## TASK TO COMPLETE
Wherever a line below holds the word "cell", copy that line.

## EXERCISE INPUTS
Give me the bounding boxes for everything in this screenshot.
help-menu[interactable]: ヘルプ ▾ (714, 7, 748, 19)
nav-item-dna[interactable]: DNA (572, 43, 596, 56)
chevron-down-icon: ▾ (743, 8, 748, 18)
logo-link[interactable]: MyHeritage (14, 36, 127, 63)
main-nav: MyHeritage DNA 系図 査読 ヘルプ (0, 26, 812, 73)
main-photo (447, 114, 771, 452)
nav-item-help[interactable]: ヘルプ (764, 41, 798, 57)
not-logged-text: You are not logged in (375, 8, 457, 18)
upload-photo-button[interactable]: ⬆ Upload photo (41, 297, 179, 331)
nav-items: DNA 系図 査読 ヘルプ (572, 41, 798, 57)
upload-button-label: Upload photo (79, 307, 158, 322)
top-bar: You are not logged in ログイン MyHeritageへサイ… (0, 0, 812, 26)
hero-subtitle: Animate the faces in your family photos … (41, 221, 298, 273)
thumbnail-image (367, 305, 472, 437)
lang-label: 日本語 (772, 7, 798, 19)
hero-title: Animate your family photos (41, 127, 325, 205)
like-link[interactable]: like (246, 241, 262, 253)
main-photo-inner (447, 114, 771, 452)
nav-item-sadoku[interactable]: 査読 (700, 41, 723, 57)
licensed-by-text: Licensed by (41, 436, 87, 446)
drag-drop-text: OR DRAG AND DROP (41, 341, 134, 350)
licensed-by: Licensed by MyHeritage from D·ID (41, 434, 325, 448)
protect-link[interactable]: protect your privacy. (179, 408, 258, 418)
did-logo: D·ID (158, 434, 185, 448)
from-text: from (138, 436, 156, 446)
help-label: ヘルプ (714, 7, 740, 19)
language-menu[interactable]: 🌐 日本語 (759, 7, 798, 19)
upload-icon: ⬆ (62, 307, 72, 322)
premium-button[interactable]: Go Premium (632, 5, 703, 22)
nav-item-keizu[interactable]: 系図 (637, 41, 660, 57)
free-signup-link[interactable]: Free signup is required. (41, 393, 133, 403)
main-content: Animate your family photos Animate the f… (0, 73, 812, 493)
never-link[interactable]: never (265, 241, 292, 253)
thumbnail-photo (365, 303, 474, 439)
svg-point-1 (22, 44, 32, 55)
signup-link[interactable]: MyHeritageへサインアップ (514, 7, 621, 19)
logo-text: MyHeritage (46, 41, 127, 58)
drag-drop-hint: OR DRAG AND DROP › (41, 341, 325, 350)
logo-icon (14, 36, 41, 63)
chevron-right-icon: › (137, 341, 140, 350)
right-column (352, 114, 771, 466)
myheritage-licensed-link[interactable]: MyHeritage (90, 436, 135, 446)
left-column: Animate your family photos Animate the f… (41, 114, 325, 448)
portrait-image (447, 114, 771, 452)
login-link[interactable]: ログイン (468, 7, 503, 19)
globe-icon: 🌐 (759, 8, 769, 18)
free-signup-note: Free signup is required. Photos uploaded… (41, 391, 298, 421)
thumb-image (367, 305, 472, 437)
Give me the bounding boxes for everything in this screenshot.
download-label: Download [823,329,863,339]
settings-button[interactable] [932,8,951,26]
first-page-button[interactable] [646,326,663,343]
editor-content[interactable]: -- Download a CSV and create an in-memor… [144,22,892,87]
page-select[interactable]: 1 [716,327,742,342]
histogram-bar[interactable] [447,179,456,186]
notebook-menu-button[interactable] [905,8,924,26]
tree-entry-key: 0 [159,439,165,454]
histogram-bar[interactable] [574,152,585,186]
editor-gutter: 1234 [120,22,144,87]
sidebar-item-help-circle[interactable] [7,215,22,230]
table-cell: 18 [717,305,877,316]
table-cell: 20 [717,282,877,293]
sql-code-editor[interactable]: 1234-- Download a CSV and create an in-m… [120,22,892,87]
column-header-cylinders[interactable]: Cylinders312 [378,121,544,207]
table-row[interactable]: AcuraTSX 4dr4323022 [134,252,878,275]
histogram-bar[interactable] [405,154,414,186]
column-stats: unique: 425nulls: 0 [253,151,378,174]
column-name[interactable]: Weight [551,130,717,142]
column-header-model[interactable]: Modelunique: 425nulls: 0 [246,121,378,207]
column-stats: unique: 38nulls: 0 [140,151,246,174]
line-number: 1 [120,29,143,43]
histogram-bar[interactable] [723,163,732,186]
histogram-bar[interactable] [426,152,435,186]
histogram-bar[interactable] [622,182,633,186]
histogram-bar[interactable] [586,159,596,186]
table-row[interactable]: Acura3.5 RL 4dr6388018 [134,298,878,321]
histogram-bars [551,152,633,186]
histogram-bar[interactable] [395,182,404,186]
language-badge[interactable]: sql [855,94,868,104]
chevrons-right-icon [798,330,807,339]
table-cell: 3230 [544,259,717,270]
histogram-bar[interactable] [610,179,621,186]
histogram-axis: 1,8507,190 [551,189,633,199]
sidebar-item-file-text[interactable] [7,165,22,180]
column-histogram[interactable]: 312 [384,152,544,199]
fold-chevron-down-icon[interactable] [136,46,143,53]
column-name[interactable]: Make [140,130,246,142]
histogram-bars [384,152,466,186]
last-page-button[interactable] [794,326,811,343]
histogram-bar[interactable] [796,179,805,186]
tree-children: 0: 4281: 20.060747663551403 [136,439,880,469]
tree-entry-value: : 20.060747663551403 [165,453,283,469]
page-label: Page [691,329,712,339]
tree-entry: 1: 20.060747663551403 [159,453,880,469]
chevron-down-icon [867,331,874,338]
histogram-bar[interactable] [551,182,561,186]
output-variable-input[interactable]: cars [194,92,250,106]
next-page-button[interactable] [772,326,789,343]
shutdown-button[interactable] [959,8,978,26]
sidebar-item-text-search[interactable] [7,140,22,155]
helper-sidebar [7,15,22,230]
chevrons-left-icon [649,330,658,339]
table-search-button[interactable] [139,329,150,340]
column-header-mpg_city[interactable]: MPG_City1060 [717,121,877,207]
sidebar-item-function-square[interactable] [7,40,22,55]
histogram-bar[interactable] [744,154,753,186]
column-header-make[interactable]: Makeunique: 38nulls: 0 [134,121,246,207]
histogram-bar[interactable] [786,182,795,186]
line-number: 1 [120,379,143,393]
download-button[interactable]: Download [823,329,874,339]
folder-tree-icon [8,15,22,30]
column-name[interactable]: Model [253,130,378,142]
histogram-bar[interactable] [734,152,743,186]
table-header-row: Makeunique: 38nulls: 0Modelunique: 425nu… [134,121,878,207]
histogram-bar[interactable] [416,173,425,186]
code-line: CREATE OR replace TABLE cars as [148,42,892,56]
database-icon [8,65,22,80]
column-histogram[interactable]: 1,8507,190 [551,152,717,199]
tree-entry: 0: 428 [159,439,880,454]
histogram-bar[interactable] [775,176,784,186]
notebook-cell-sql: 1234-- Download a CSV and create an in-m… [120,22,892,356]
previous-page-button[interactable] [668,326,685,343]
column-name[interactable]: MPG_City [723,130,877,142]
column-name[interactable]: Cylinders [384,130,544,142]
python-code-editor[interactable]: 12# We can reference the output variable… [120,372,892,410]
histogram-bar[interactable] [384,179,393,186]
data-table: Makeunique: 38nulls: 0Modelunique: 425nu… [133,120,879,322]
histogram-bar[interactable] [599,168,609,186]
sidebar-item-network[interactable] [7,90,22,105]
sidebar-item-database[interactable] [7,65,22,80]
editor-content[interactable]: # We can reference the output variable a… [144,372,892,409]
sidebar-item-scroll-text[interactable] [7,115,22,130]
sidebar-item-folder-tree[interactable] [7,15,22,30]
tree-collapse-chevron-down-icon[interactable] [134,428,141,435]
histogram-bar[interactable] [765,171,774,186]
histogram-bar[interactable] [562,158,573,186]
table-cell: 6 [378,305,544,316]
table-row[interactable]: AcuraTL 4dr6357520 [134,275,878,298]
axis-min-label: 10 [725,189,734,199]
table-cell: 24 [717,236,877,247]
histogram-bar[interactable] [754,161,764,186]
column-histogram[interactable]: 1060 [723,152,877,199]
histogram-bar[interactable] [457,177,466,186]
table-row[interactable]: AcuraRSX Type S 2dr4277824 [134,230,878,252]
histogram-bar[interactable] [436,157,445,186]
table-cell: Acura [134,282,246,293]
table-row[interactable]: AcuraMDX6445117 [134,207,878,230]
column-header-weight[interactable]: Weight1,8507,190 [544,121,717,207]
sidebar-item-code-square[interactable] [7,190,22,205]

## RESPONSE TO THE EXERCISE
table-cell: 18 [717,305,877,316]
table-cell: 20 [717,282,877,293]
table-cell: 3230 [544,259,717,270]
notebook-cell-sql: 1234-- Download a CSV and create an in-m… [120,22,892,356]
table-cell: 6 [378,305,544,316]
table-cell: 24 [717,236,877,247]
table-cell: Acura [134,282,246,293]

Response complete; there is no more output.